Petrol station operator Prem Uthayakumaran, who led a campaign to persuade Harvest Energy to release dealers from their fuel supply contracts which were thwarted by the demise of the Prax refinery, is claiming a partial victory.
On Friday, he was released from his contract for two of his four sites to be supplied by the business, after eight months of uncertainty of having to buy fuel elsewhere since Prax went into administration last June.
Uthayakumaran had rallied a group of seven other operators to take joint legal action against Harvest, which is responsible for both the Harvest Energy and Total Energies brands in the UK.
But he told Forecourt Trader that as far as he is aware just himself and one other operator in that group had been given the go ahead to find another long-term fuel supplier. That operator is The Rondell Group, which has now set up its own distribution business to collect fuel direct from Kingsbury oil terminal.
Uthayakumaran was given an extended term of 45 days to remove the Total Energies branding from his forecourt in Broxbourne, Hertfordshire.

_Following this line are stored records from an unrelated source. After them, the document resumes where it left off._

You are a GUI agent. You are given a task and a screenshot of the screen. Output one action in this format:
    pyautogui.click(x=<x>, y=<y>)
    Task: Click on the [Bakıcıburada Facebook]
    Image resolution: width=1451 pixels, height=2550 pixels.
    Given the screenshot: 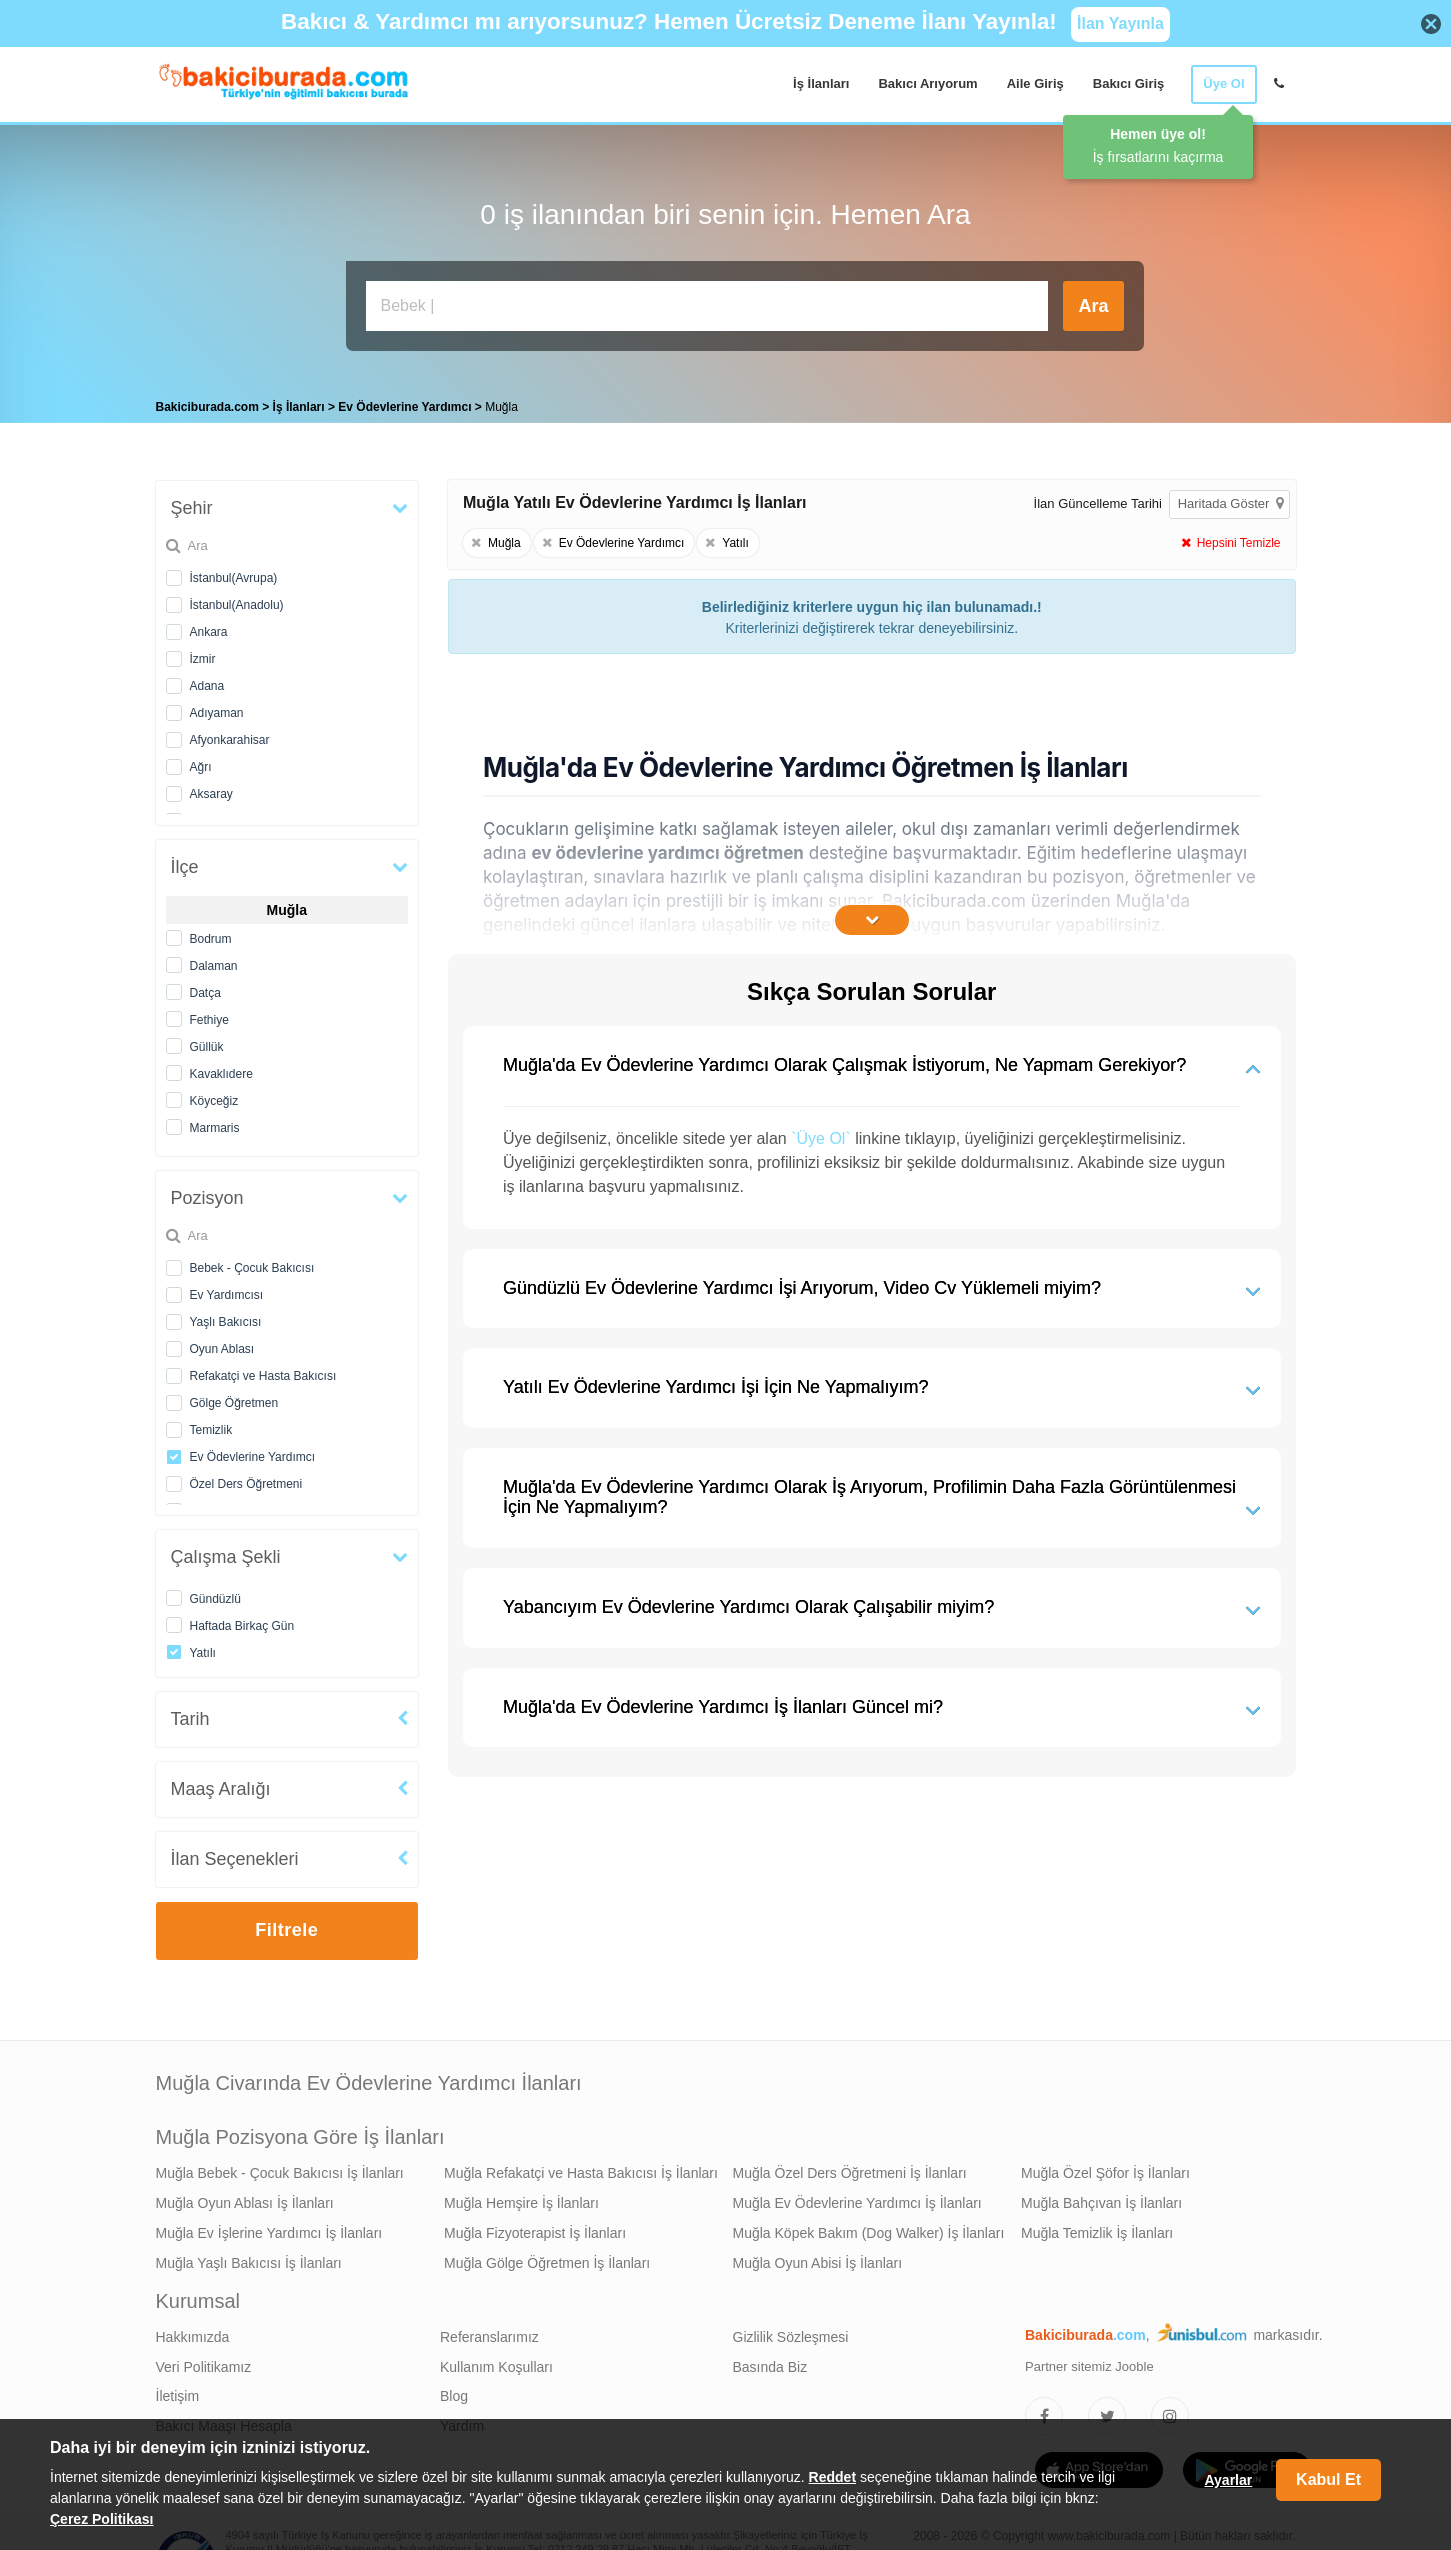 What is the action you would take?
    pyautogui.click(x=1044, y=2411)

Fortunately, his other Harvest-supplied site at Eastfield in North Yorkshire had not switched branding when Prax, the owner of the Lindsey oil refinery, collapsed.
He plans to switch his Broxbourne site to Texaco, which had stepped in with fuel supplies for the past six months as a short-term solution. And he hopes that his case will set a precedent for the other petrol station owners, operating around 15 forecourts between them, who he teamed up with to hold Harvest Energy to account.
Fellow Total Energies dealer Ledbury Road Services, near Tewkesbury in Gloucestershire, was also released from its tie with Harvest earlier this month. Oliver Arnold, who owns the business with his partner Susannah Moffat, says that he too has been given 45 days at the point of signing up a new supplier, to take down the Total Energies branding.
Unlike Uthayakumaran, the couple had paid off debt owed on fuel delivered and not paid for at the end of January, after setting up a payment plan with the debt collectors.
But other operators, including Lawford Service Station in Manningtree in Essex, and three-site business Gill Marsh Forecourts are yet to hear if they would be released from their contracts.
Uthayakumaran says that he will still keep his WhatsApp group live for the dealers to continue to support one another through a difficult situation which has gone on for eight months.
But for himself he is relieved: “My missus says I seem a lot more relaxed since getting the news,” he says. “I think they took us hostage, showing no regard whatsoever.
“The great victory for us is that we can rebrand and have extended time to do this if we need it, with no strings attached.
“We are prepared to pay for fuel sold, but they [the administrators running the Harvest business] need to get back to our solicitors and answer our questions about breach of contract.”